* [Problem requirements]: Go through the listing that follows and write it out exactly. Drop the pictures.

====================

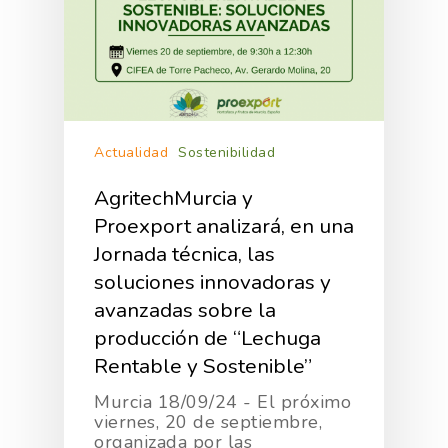
Actualidad
Sostenibilidad
AgritechMurcia y
Proexport analizará, en una
Jornada técnica, las
soluciones innovadoras y
avanzadas sobre la
producción de “Lechuga
Rentable y Sostenible”
Murcia 18/09/24 - El próximo
viernes, 20 de septiembre,
organizada por las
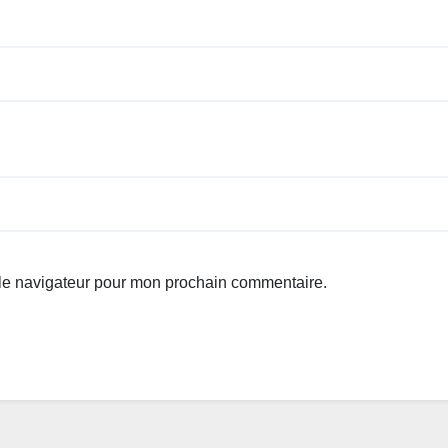
 le navigateur pour mon prochain commentaire.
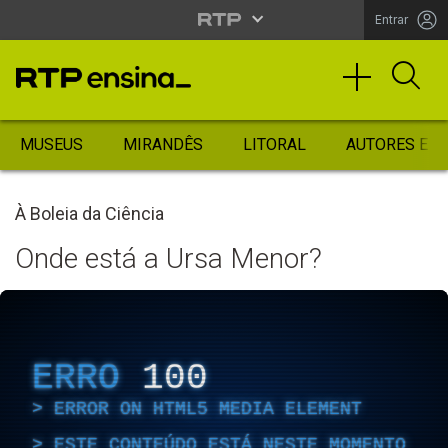
Entrar
MUSEUS
MIRANDÊS
LITORAL
AUTORES ES
À Boleia da Ciência
Onde está a Ursa Menor?
ERRO
100
ERROR ON HTML5 MEDIA ELEMENT
ESTE CONTEÚDO ESTÁ NESTE MOMENTO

====================

* [Answer for the task]:
Actualidad
Sostenibilidad
AgritechMurcia y
Proexport analizará, en una
Jornada técnica, las
soluciones innovadoras y
avanzadas sobre la
producción de “Lechuga
Rentable y Sostenible”
Murcia 18/09/24 - El próximo
viernes, 20 de septiembre,
organizada por las
 le navigateur pour mon prochain commentaire.
Entrar
MUSEUS
MIRANDÊS
LITORAL
AUTORES ES
À Boleia da Ciência
Onde está a Ursa Menor?
ERRO
100
ERROR ON HTML5 MEDIA ELEMENT
ESTE CONTEÚDO ESTÁ NESTE MOMENTO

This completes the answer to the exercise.